Au sujet des échéances nationales et de tout ce qui n’a pas trait au Hezbollah, Saad Hariri a donc tenu des propos marqués par la modération et l’ouverture. Sans toutefois faire la moindre proposition concrète. Ce qui permet de croire que le courant du Futur et ses parrains ne sont pas encore prêts à faire la moindre concession à l’autre camp, sur aucun dossier. La politique actuelle du chef du courant du Futur serait donc de maintenir autant que possible le statu quo actuel, tout en cherchant à apaiser Aoun pour l’empêcher de descendre de nouveau dans la rue. D’ailleurs, selon des sources proches du courant du Futur, les dernières concertations, qui se sont déroulées à Djeddah entre Saad Hariri et ses principaux lieutenants, notamment l’ancien Premier ministre Fouad Siniora et le ministre Nouhad Machnouk, ainsi que son conseiller Nader Hariri, ont montré des divergences entre d’une part Siniora et Rifi, qui refusent de faire la moindre concession à Aoun, et Nouhad Machnouk et Nader Hariri, d’autre part, qui estiment qu’il faudrait dialoguer avec lui.
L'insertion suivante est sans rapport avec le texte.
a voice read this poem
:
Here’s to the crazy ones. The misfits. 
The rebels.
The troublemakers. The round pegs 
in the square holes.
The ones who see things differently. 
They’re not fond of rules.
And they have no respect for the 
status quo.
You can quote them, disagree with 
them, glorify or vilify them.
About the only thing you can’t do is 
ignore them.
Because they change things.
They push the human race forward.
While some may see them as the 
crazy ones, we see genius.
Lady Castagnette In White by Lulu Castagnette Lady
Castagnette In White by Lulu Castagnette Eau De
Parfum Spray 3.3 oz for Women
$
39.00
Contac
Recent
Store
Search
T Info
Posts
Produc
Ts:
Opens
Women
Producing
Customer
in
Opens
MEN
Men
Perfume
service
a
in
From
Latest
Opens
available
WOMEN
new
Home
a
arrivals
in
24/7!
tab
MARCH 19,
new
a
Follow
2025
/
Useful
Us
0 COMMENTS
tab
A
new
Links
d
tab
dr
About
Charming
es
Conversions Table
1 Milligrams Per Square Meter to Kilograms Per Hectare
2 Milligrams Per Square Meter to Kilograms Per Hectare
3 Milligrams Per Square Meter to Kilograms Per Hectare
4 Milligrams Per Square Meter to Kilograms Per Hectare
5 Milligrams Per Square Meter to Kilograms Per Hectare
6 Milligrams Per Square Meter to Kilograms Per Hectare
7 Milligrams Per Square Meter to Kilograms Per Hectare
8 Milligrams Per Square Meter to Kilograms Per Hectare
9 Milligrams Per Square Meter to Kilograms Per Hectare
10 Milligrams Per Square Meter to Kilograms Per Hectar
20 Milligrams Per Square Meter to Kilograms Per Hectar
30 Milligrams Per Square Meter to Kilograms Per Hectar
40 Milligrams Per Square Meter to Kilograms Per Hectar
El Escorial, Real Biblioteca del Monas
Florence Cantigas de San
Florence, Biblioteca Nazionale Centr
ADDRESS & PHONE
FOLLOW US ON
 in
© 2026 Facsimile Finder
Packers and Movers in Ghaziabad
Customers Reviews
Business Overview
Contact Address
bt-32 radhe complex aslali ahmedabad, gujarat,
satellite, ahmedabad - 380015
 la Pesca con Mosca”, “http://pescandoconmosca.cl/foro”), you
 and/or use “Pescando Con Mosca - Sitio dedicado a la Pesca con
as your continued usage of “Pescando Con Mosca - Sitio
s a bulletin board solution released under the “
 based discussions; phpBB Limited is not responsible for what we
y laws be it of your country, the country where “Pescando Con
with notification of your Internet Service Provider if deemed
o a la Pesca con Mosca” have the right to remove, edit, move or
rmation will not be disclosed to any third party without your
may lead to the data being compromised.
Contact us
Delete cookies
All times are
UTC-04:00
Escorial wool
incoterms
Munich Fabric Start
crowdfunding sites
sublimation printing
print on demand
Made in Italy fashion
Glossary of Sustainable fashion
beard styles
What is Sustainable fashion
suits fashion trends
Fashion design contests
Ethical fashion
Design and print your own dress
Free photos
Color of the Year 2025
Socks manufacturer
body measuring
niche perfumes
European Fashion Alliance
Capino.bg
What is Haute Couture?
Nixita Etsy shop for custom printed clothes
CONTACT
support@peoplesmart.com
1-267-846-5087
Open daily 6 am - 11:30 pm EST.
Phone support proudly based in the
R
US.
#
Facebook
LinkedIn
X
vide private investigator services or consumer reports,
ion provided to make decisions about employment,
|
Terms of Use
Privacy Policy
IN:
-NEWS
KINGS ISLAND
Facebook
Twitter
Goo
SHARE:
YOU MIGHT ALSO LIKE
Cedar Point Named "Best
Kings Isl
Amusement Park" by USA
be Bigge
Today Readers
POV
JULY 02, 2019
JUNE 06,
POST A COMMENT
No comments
C’est pourquoi, dans son discours de dimanche, Saad Hariri a préféré rester dans les généralités, dans l’espoir de gagner du temps, jusqu’à ce que les développements régionaux se précisent. Il n’a finalement pas eu tort, puisque l’accord sur le nucléaire a été conclu au grand dam des Saoudiens, qui ne cachent pas leur malaise à son sujet. Toutes les parties sont actuellement en train de revoir leurs calculs, mais concernant le courant du Futur, la décision appartiendra à Riyad : si ce pays décide de poursuivre la confrontation indirecte avec l’Iran sur les différentes scènes arabes, le Liban n’est pas près de trouver des solutions à ses problèmes. Riyad peut aussi décider de maintenir la confrontation sur certaines scènes, comme la Syrie, et pas dans d’autres, comme le Liban et peut-être le Yémen. Dans ce cas, le Liban pourrait commencer à chercher des solutions. Enfin, un dialogue pourrait s’établir entre Téhéran et Riyad sur tous les dossiers. Ce qui serait la meilleure formule, selon le président de la Chambre Nabih Berry.